4. D’autre part, à la section 3- Lutte contre le bruit du code de l'environnement de la Polynésie française, l'article LP. 4333-1 dispose : « Outre les dispositions spécifiques prévues par le présent code, il est interdit d'émettre ou de propager sans nécessité ou par manque de précautions des bruits ou des vibrations de nature à présenter des dangers, à causer un trouble excessif aux personnes, à nuire à leur santé ou à porter atteinte à l'environnement.// Ainsi aucun bruit particulier ne doit, par sa durée, sa répétition ou son intensité, porter atteinte à la tranquillité du voisinage ou à la santé de l'homme, dans un lieu public ou privé, qu'une personne en soit elle-même à l'origine ou que ce soit par l'intermédiaire d'une personne, d'une chose dont elle a la garde ou d'un animal placé sous sa responsabilité ». Aux termes de l'article LP. 4333-4 du même code : « Est puni de la peine d'amende prévue pour les contraventions de la 3ème classe le fait d'être à l'origine d'un bruit particulier de nature à porter atteinte à la tranquillité du voisinage ou à la santé de l'homme dans les conditions prévues par les dispositions des articles LP. 4333-1 (…)». L'article A. 4333-3-3 dudit code dispose : « Les activités bruyantes, exercées dans les entreprises et établissements industriels ou commerciaux ne figurant pas à la nomenclature des installations classées pour la protection de l'environnement, ne peuvent par leur durée, leur intensité et leur répétition porter atteinte à la tranquillité ou à la santé du voisinage », cependant que l'article A. 4333-3-6 prévoit : « Tout manquement aux obligations prévues aux art. A. 4333-3-3 et A. 4333-3-4 est soumis aux dispositions prévues au chapitre II du titre VI du livre Ier de la partie "loi du pays" du présent code », lequel chapitre rassemble les articles LP. 1621-1 à LP. 1622-7 relatifs aux « contrôles administratifs et mesures de police administrative ». Il résulte ainsi de l’article LP. 1622-4 du même code que l’autorité compétente est habilitée à mettre en demeure la personne à laquelle incombe l’obligation d’observer les prescriptions qu’elle a édictées en vertu du code de l’environnement d’y satisfaire dans un délai qu’elle détermine, puis en vertu de l'article LP. 1622-5 et dans l’hypothèse où la personne intéressée n’a pas obtempéré à la mise en demeure, de suspendre notamment l’exercice des activités jusqu’à l’exécution complète des conditions imposées.

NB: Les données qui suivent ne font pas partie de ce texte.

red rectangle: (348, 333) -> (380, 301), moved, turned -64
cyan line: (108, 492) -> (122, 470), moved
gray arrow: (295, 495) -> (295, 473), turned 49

5. Il ressort des pièces du dossier qu’après une visite effectuée le 31 août 2023 dans l’entreprise par des agents de la direction de l’environnement, la vice-présidente de la Polynésie française, ministre de la culture, de l’enseignement supérieur, de l’environnement, du foncier et de l’artisanat a notamment demandé à la société Tradibois de mettre en place des moyens d’insonorisation de l’atelier, au regard notamment du bruit constant des machines utilisées pour le travail du bois, spécialement de la raboteuse. Puis par courrier daté du 16 janvier 2024, cette même autorité a demandé à la société Tradibois « de régulariser [sa] situation et cesser les nuisances invoquées dans un délai de 15 jours », en lui rappelant qu’elle était passible des sanctions administratives décrites au chapitre II du titre VI du livre Ier du code de l'environnement.
6. Les dispositions citées au point 3 organisent une police spéciale de la lutte contre les bruits portant atteinte à la tranquillité du voisinage, lorsqu’ils sont dus aux activités exercées dans les entreprises et établissements industriels ou commerciaux ne figurant pas à la nomenclature des installations classées pour la protection de l'environnement. Dans ce cadre, l’autorité compétente au sein de la Polynésie française a le pouvoir de prononcer les mesures de suspension administrative qu’appelle la prévention de la continuation des nuisances sonores liées au fonctionnement de l’entreprise. Ces dispositions font par elles-mêmes obstacle à ce que le maire, sauf péril imminent, s’immisce au titre de son pouvoir de police générale, dans l’exercice de ladite police spéciale en ordonnant des limitations à l’activité de l’entreprise au motif tiré des atteintes à la tranquillité publique résultant de l’exploitation de l’établissement.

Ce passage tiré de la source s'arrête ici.